▶ **TASK GOAL**:
Skip the images and repeat every entry word for word.

Start of DATA SHOWN

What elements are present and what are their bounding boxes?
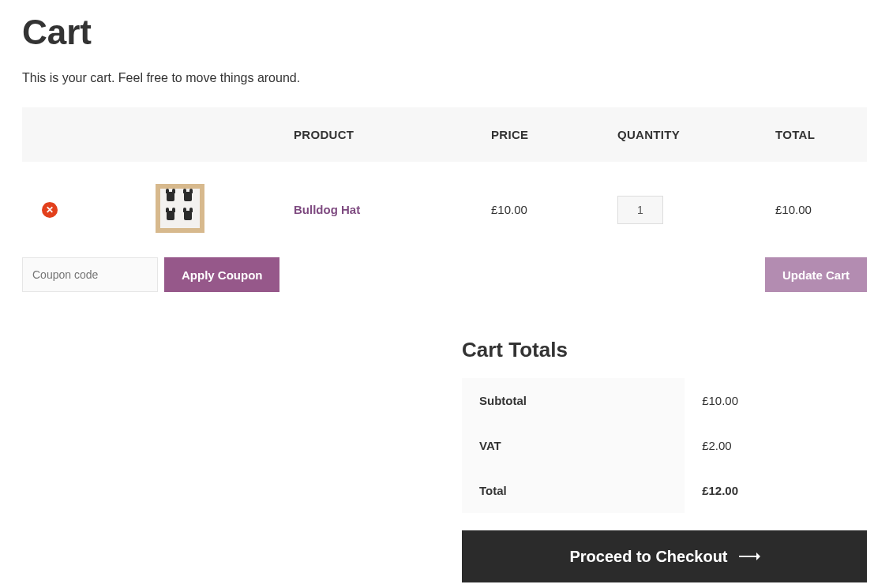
col-remove bbox=[22, 107, 77, 162]
checkout-label: Proceed to Checkout bbox=[569, 548, 727, 566]
col-price: PRICE bbox=[480, 107, 606, 162]
update-cart-button[interactable]: Update Cart bbox=[765, 257, 867, 292]
col-total: TOTAL bbox=[764, 107, 867, 162]
product-thumbnail[interactable] bbox=[156, 184, 204, 233]
total-row: Total £12.00 bbox=[462, 468, 867, 513]
totals-table: Subtotal £10.00 VAT £2.00 Total £12.00 bbox=[462, 378, 867, 513]
vat-value: £2.00 bbox=[685, 423, 867, 468]
remove-item-button[interactable]: ✕ bbox=[42, 202, 58, 218]
cart-totals: Cart Totals Subtotal £10.00 VAT £2.00 To… bbox=[462, 338, 867, 582]
subtotal-label: Subtotal bbox=[462, 378, 685, 423]
col-product: PRODUCT bbox=[283, 107, 480, 162]
subtotal-value: £10.00 bbox=[685, 378, 867, 423]
apply-coupon-button[interactable]: Apply Coupon bbox=[164, 257, 279, 292]
item-price: £10.00 bbox=[480, 162, 606, 257]
cart-actions: Apply Coupon Update Cart bbox=[22, 257, 867, 292]
cart-totals-heading: Cart Totals bbox=[462, 338, 867, 362]
coupon-input[interactable] bbox=[22, 257, 158, 292]
product-link[interactable]: Bulldog Hat bbox=[294, 203, 360, 216]
proceed-to-checkout-button[interactable]: Proceed to Checkout bbox=[462, 530, 867, 582]
vat-row: VAT £2.00 bbox=[462, 423, 867, 468]
quantity-input[interactable] bbox=[617, 196, 663, 224]
col-thumbnail bbox=[77, 107, 283, 162]
subtotal-row: Subtotal £10.00 bbox=[462, 378, 867, 423]
vat-label: VAT bbox=[462, 423, 685, 468]
cart-table: PRODUCT PRICE QUANTITY TOTAL ✕ bbox=[22, 107, 867, 257]
item-total: £10.00 bbox=[764, 162, 867, 257]
cart-description: This is your cart. Feel free to move thi… bbox=[22, 71, 867, 85]
arrow-right-icon bbox=[739, 556, 760, 557]
col-quantity: QUANTITY bbox=[606, 107, 764, 162]
page-title: Cart bbox=[22, 13, 867, 52]
close-icon: ✕ bbox=[46, 204, 54, 215]
total-value: £12.00 bbox=[685, 468, 867, 513]
total-label: Total bbox=[462, 468, 685, 513]
cart-row: ✕ Bulldog Hat £10.00 bbox=[22, 162, 867, 257]
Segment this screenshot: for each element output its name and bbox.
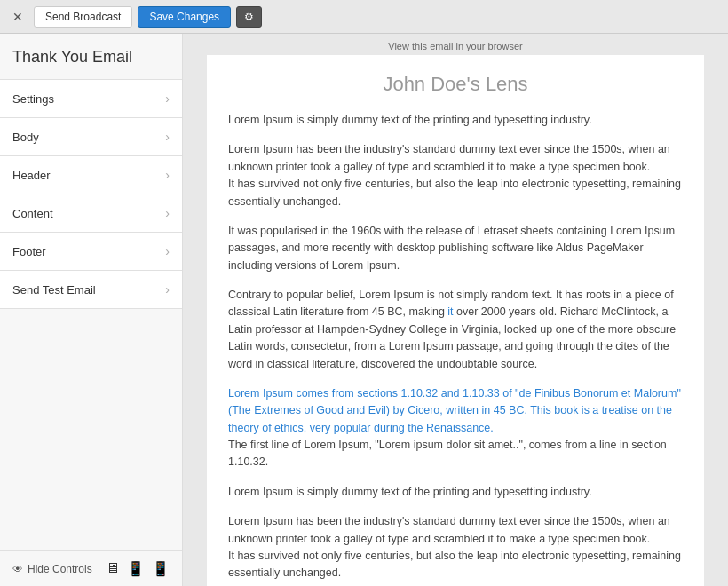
mobile-view-icon[interactable]: 📱 (152, 560, 170, 577)
save-changes-button[interactable]: Save Changes (138, 6, 231, 28)
close-button[interactable]: ✕ (7, 8, 28, 26)
chevron-icon-content: › (165, 206, 170, 220)
inline-link[interactable]: it (447, 305, 453, 318)
sidebar-item-body[interactable]: Body › (0, 118, 182, 156)
sidebar-item-label-footer: Footer (12, 245, 46, 258)
tablet-view-icon[interactable]: 📱 (127, 560, 145, 577)
chevron-icon-footer: › (165, 244, 170, 258)
sidebar-item-header[interactable]: Header › (0, 156, 182, 194)
sidebar-item-footer[interactable]: Footer › (0, 233, 182, 271)
sidebar-item-send-test-email[interactable]: Send Test Email › (0, 271, 182, 309)
sidebar: Thank You Email Settings › Body › Header… (0, 34, 183, 586)
sidebar-item-label-settings: Settings (12, 92, 54, 106)
email-preview: John Doe's Lens Lorem Ipsum is simply du… (207, 55, 704, 586)
toolbar: ✕ Send Broadcast Save Changes ⚙ (0, 0, 728, 34)
sidebar-item-label-header: Header (12, 169, 51, 182)
email-title: John Doe's Lens (228, 73, 683, 96)
sidebar-item-label-content: Content (12, 207, 53, 220)
chevron-icon-settings: › (165, 91, 170, 106)
sidebar-footer: 👁 Hide Controls 🖥 📱 📱 (0, 550, 182, 586)
chevron-icon-header: › (165, 168, 170, 182)
email-body: Lorem Ipsum is simply dummy text of the … (228, 112, 683, 582)
inline-link-finibus[interactable]: Lorem Ipsum comes from sections 1.10.32 … (228, 387, 681, 434)
sidebar-item-content[interactable]: Content › (0, 194, 182, 233)
chevron-icon-body: › (165, 130, 170, 144)
settings-gear-button[interactable]: ⚙ (236, 6, 262, 28)
sidebar-nav: Settings › Body › Header › Content › Foo… (0, 80, 182, 550)
view-mode-icons: 🖥 📱 📱 (106, 560, 170, 577)
view-browser-link[interactable]: View this email in your browser (183, 34, 728, 55)
chevron-icon-send-test-email: › (165, 282, 170, 297)
sidebar-item-label-send-test-email: Send Test Email (12, 283, 96, 297)
hide-controls-button[interactable]: 👁 Hide Controls (12, 563, 92, 575)
sidebar-item-label-body: Body (12, 131, 39, 144)
sidebar-title: Thank You Email (0, 34, 182, 80)
sidebar-item-settings[interactable]: Settings › (0, 80, 182, 118)
content-area: View this email in your browser John Doe… (183, 34, 728, 586)
hide-controls-label: Hide Controls (28, 563, 92, 575)
main-layout: Thank You Email Settings › Body › Header… (0, 34, 728, 586)
send-broadcast-button[interactable]: Send Broadcast (34, 6, 132, 28)
desktop-view-icon[interactable]: 🖥 (106, 560, 120, 577)
eye-icon: 👁 (12, 563, 23, 575)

End of DATA SHOWN

▶ **EXERCISE ANSWER**:
What elements are present and what are their bounding boxes?
col-remove bbox=[22, 107, 77, 162]
checkout-label: Proceed to Checkout bbox=[569, 548, 727, 566]
col-price: PRICE bbox=[480, 107, 606, 162]
update-cart-button[interactable]: Update Cart bbox=[765, 257, 867, 292]
col-total: TOTAL bbox=[764, 107, 867, 162]
product-thumbnail[interactable] bbox=[156, 184, 204, 233]
total-row: Total £12.00 bbox=[462, 468, 867, 513]
totals-table: Subtotal £10.00 VAT £2.00 Total £12.00 bbox=[462, 378, 867, 513]
vat-value: £2.00 bbox=[685, 423, 867, 468]
remove-item-button[interactable]: ✕ bbox=[42, 202, 58, 218]
cart-totals: Cart Totals Subtotal £10.00 VAT £2.00 To… bbox=[462, 338, 867, 582]
subtotal-label: Subtotal bbox=[462, 378, 685, 423]
col-product: PRODUCT bbox=[283, 107, 480, 162]
subtotal-value: £10.00 bbox=[685, 378, 867, 423]
apply-coupon-button[interactable]: Apply Coupon bbox=[164, 257, 279, 292]
item-price: £10.00 bbox=[480, 162, 606, 257]
cart-actions: Apply Coupon Update Cart bbox=[22, 257, 867, 292]
cart-totals-heading: Cart Totals bbox=[462, 338, 867, 362]
coupon-input[interactable] bbox=[22, 257, 158, 292]
product-link[interactable]: Bulldog Hat bbox=[294, 203, 360, 216]
proceed-to-checkout-button[interactable]: Proceed to Checkout bbox=[462, 530, 867, 582]
vat-row: VAT £2.00 bbox=[462, 423, 867, 468]
quantity-input[interactable] bbox=[617, 196, 663, 224]
col-thumbnail bbox=[77, 107, 283, 162]
subtotal-row: Subtotal £10.00 bbox=[462, 378, 867, 423]
vat-label: VAT bbox=[462, 423, 685, 468]
cart-table: PRODUCT PRICE QUANTITY TOTAL ✕ bbox=[22, 107, 867, 257]
item-total: £10.00 bbox=[764, 162, 867, 257]
cart-description: This is your cart. Feel free to move thi… bbox=[22, 71, 867, 85]
arrow-right-icon bbox=[739, 556, 760, 557]
col-quantity: QUANTITY bbox=[606, 107, 764, 162]
page-title: Cart bbox=[22, 13, 867, 52]
close-icon: ✕ bbox=[46, 204, 54, 215]
total-value: £12.00 bbox=[685, 468, 867, 513]
total-label: Total bbox=[462, 468, 685, 513]
cart-row: ✕ Bulldog Hat £10.00 bbox=[22, 162, 867, 257]
Segment this screenshot: for each element output its name and bbox.
mobile-view-icon[interactable]: 📱 (152, 560, 170, 577)
save-changes-button[interactable]: Save Changes (138, 6, 231, 28)
close-button[interactable]: ✕ (7, 8, 28, 26)
chevron-icon-content: › (165, 206, 170, 220)
inline-link[interactable]: it (447, 305, 453, 318)
sidebar-item-body[interactable]: Body › (0, 118, 182, 156)
sidebar-item-label-footer: Footer (12, 245, 46, 258)
tablet-view-icon[interactable]: 📱 (127, 560, 145, 577)
chevron-icon-footer: › (165, 244, 170, 258)
sidebar-item-header[interactable]: Header › (0, 156, 182, 194)
sidebar-item-footer[interactable]: Footer › (0, 233, 182, 271)
sidebar-item-send-test-email[interactable]: Send Test Email › (0, 271, 182, 309)
sidebar: Thank You Email Settings › Body › Header… (0, 34, 183, 586)
sidebar-item-label-settings: Settings (12, 92, 54, 106)
email-preview: John Doe's Lens Lorem Ipsum is simply du… (207, 55, 704, 586)
toolbar: ✕ Send Broadcast Save Changes ⚙ (0, 0, 728, 34)
sidebar-item-label-header: Header (12, 169, 51, 182)
email-title: John Doe's Lens (228, 73, 683, 96)
sidebar-item-label-content: Content (12, 207, 53, 220)
chevron-icon-settings: › (165, 91, 170, 106)
sidebar-footer: 👁 Hide Controls 🖥 📱 📱 (0, 550, 182, 586)
chevron-icon-header: › (165, 168, 170, 182)
email-body: Lorem Ipsum is simply dummy text of the … (228, 112, 683, 582)
inline-link-finibus[interactable]: Lorem Ipsum comes from sections 1.10.32 … (228, 387, 681, 434)
sidebar-item-content[interactable]: Content › (0, 194, 182, 233)
chevron-icon-body: › (165, 130, 170, 144)
settings-gear-button[interactable]: ⚙ (236, 6, 262, 28)
sidebar-nav: Settings › Body › Header › Content › Foo… (0, 80, 182, 550)
view-mode-icons: 🖥 📱 📱 (106, 560, 170, 577)
view-browser-link[interactable]: View this email in your browser (183, 34, 728, 55)
chevron-icon-send-test-email: › (165, 282, 170, 297)
sidebar-item-label-send-test-email: Send Test Email (12, 283, 96, 297)
hide-controls-button[interactable]: 👁 Hide Controls (12, 563, 92, 575)
sidebar-item-label-body: Body (12, 131, 39, 144)
sidebar-title: Thank You Email (0, 34, 182, 80)
sidebar-item-settings[interactable]: Settings › (0, 80, 182, 118)
content-area: View this email in your browser John Doe… (183, 34, 728, 586)
hide-controls-label: Hide Controls (28, 563, 92, 575)
main-layout: Thank You Email Settings › Body › Header… (0, 34, 728, 586)
send-broadcast-button[interactable]: Send Broadcast (34, 6, 132, 28)
desktop-view-icon[interactable]: 🖥 (106, 560, 120, 577)
eye-icon: 👁 (12, 563, 23, 575)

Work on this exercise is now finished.